Activities next years

  • We will continue the Theory and Religion Reading Group Meetings (ca. 9 meetings a year-online) and the Global Qur’an reading group.
  • We have started a New Research Group in Islamic Studies, which is both part of ASH and ARTES, “Kazan, Cairo, Córdoba: Muslim Cultures and Societies”, next to the RCDC group, which will continue to exist, perhaps with another coordinator.  Gerard Wiegers will coordinate the new group, which at the moment consists of 25 researchers. One of the planned activities is presentations of ongoing research and serve as a platform for different funded research project carried out at the Faculty.
  • Plan and prepare applications for funding.
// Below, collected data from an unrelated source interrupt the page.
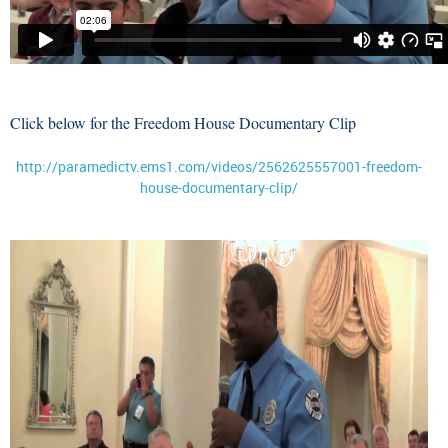
Click below for the Freedom House Documentary Clip
http://paramedictv.ems1.com/videos/2562625557001-freedom-
house-documentary-clip/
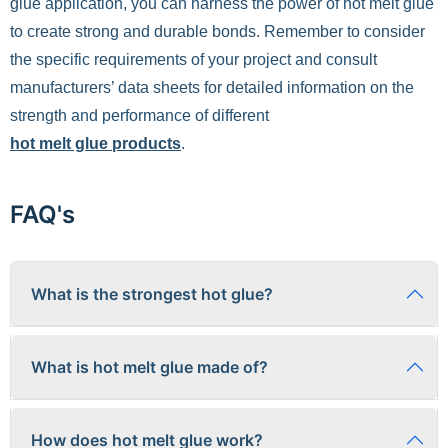
glue application, you can harness the power of hot melt glue
to create strong and durable bonds. Remember to consider
the specific requirements of your project and consult
manufacturers’ data sheets for detailed information on the
strength and performance of different
hot melt glue products
.
FAQ's
What is the strongest hot glue?
The "strongest" hot glue depends on the application. Some
What is hot melt glue made of?
formulations excel in shear strength, while others offer better
peel resistance. Industrial-grade polyamide hot melts
generally provide the highest strength, but specialized
Hot melt glue is typically composed of thermoplastic
epoxies or cyanoacrylates may be preferable for load-bearing
How does hot melt glue work?
polymers like Ethylene-Vinyl Acetate (EVA), polyolefins, or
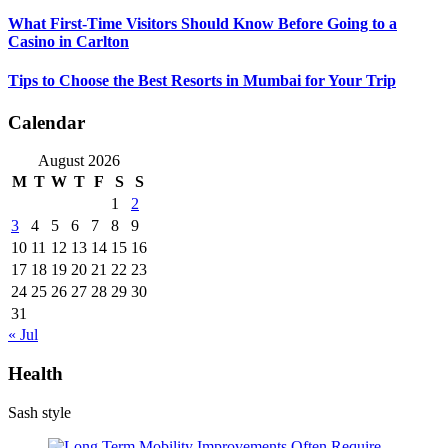
What First-Time Visitors Should Know Before Going to a
Casino in Carlton
Tips to Choose the Best Resorts in Mumbai for Your Trip
Calendar
August 2026
M
T
W
T
F
S
S
1
2
3
4
5
6
7
8
9
10
11
12
13
14
15
16
17
18
19
20
21
22
23
24
25
26
27
28
29
30
31
« Jul
Health
Sash style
  • Organise guest lectures (in cooperation with Current Issues in Religious Studies and Western Esotercism, Dr Jacqueline Borsje)
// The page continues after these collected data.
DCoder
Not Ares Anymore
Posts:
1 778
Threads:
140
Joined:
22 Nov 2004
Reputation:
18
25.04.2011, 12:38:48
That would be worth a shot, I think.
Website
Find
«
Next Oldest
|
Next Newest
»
  • Organise an ASH ARTES conference with the Kazan, Cairo, Córdoba: Muslim Cultures and Societies group.

Societal impact

Research into the social and historical dynamics and cultural diversity of religion is unquestionably of great relevance to society. For instance, many of the political and social conflicts that dominate world news are linked directly to the internal dynamics of monotheistic religions and their complex involvement in processes of modernization, secularization, individualization, and so on. Much of what happens around us today is impossible to understand without analyzing its embeddedness in a longue durée of specifically European polemic and apologetic religious discourse. The particular strength of this program is that it brings together social scientific, comparative and historical approaches, and studies not only the role of the dominant monotheistic and scriptural religions but combines this with a unique emphasis on the underestimated relevance of pagan, heterodox, or esoteric discourses for understanding the emergence of modernity and the processual dynamics of the contemporary “religious supermarket”.